Safeguarding Honey Bees

Colony Collapse Disorder is a phenomenon that occurs when the majority of worker Bees in a colony disappear and leave behind a Queen. This poses a major threat to populations of Honey Bees. now, Researchers at the University of North Carolina Greensboro are working on innovative ways to safeguard Honey Bees.

TRANSCRIPT

Colony collapse disorder is a phenomenon that occurs when the majority of worker bees in a colony disappear and leave behind a queen.

This poses a major threat to populations of honeybees.

Now researchers at the University of North Carolina, Greensboro, are working on innovative ways to safeguard honeybees.

Here's the story.

Ralph Carter's family has been farming blueberries on this patch of Bladen County Farm in White Lake for generations.

From that road there to about where that little clump of trees is right there is what we started at, my parents started.

Things have changed a lot through the years.

More acres were added.

There's more machinery and technology to process the produce.

And there's one other change.

There are fewer bees to pollinate all those blueberries.

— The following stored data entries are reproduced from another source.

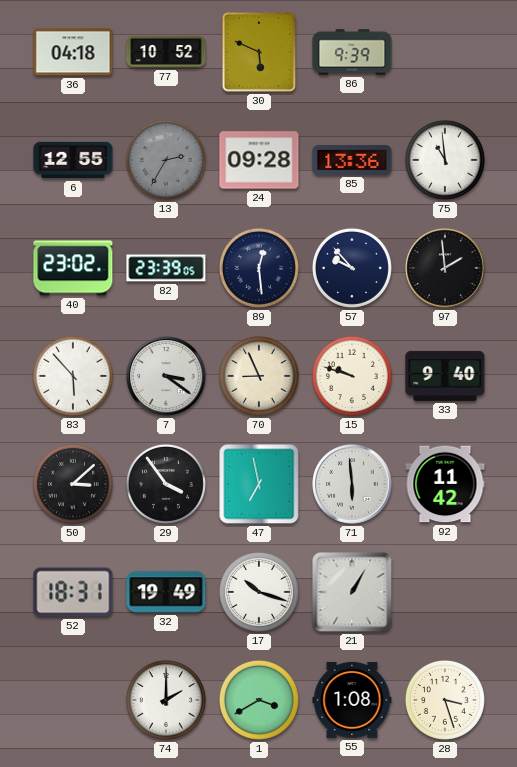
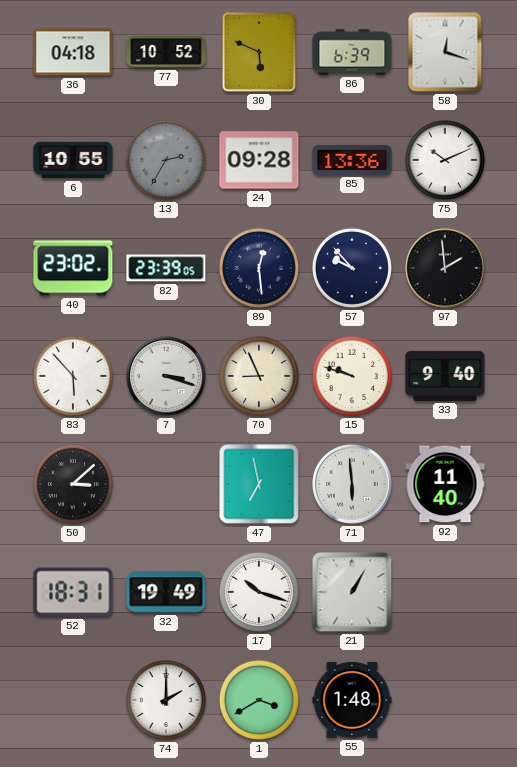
86: 9:39 -> 6:39
58: none -> 12:18
6: 12:55 -> 10:55
75: 10:59 -> 10:11
7: 3:21 -> 3:18
29: 3:54 -> none
92: 11:42 -> 11:40
55: 1:08 -> 1:48
28: 3:27 -> none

Carter says bees make everything happen.

Every one of those berries that's on the bush, the bee has to go to each one of them, and we'd like for him to at least hit it at least half a dozen times.

And it's the same story nationwide.

Almost half of the bee colonies in the United States have been wiped out by a combination of habitat loss, pesticides, climate change, and disease.

So Carter rents thousands of bees from out of state for a few weeks in the spring to pollinate the bushes.

What we try to do is an average of at least two to two and a half hives per acre is what we try to get.

And the reason you want that many -- number one, you got to look at all the blossoms, but also every day is not a good working day.

You have some cloudy days, some cool days, rainy days.

So the more bees that you have, those moments that conditions is right, the more bees you have in the fields.

You know, 1/3 of all the food that ends up on our table depends on honeybee pollination.

And that means just, you know, fertilizing the flowers so that they can actually fruit.

[ Bees buzzing ]

This is what the inside of a healthy honeybee hive looks like.

In this mass of activity, there is a single queen; hundreds of male drones, whose main function is reproduction; and more than 20,000 female worker bees, who forage for food, build combs, and store honey for the winter.

And so, somewhere in the middle of all of this is one single queen.

And she lays all the eggs.

Basically, she can lay up to 2,000 eggs per day.

Researchers at the University of North Carolina, Greensboro, hope to find in their beehives, tucked away in a corner of campus, a way to save the honeybee.

Queen has a green dot on her, basically, so she's walking here right where my finger is.

And so she is basically just inspecting all the cells and making sure that they are all filled with brood.

And if she finds an empty cell, she'll lay an egg.

They're looking for a practical, cost-effective, nontoxic approach to fighting infestation of Varroa mites.

It's a tiny parasite that is the primary cause of the crash of honeybee colonies worldwide.

We're one group that is trying to harvest the natural defenses that honeybees have to improve those defenses and combat the mite that way.

Those red dots are Varroa mites.

It's not just a physical burden to the bee.

Mites transmit viruses that can wipe out entire colonies.

A Varroa mite will go into a honeybee cell just before that cell is capped, and about two weeks later, the Varroa will emerge with about five fertile offspring as that developed honeybee emerges as an adult.

That exponential reproduction rate explains why just a few Varroa mites can quickly wipe out a honeybee colony.

But researchers believe what happens when the mites lay their eggs in the cells could be the key to saving the honeybee.

So, right there is an adult bee coming out right now.

Right. So this is an adult bee emerging.

She is fully developed.

And if this cell had been infested with a Varroa --

There, just came out.

Right. If this cell had been infested with a Varroa, she would be emerging not with one Varroa that was originally there but with as many as four or five adult Varroa ready to repeat the cycle.

It turns out the honeybee larvae give off a chemical signal that alerts nurse honeybees to the presence of mites.

The nurse bees uncap the wax covering of the cell and remove the mites if they are found.

It's called hygienic behavior.

Where's the...?

There he is.

Or she.

She won't breed fast on your fingers.

That's the Varroa mite?

Mm-hmm.

Yep.

UNCG researchers want to understand the chemical signal that triggers hygienic behavior.

My research, I'm looking to see if the visitation rate, so these nurse bees' continually visiting cells to feed the larva, is what's really bringing in these mites into the cells.

And by developing a way to increase hygienic behavior, nurse bees could be encouraged to inspect cells more often and remove mite-infected larvae.

The team is also researching whether that chemical trigger could be used to breed more disease-resistant hives.

And that means that bees can detect Varroa mites that are inside these wax cells with the young bees and parasitizing these young bees.

They can uncap those cells and interrupt the mite life cycle.

The goal is to develop a way to help honeybees help themselves.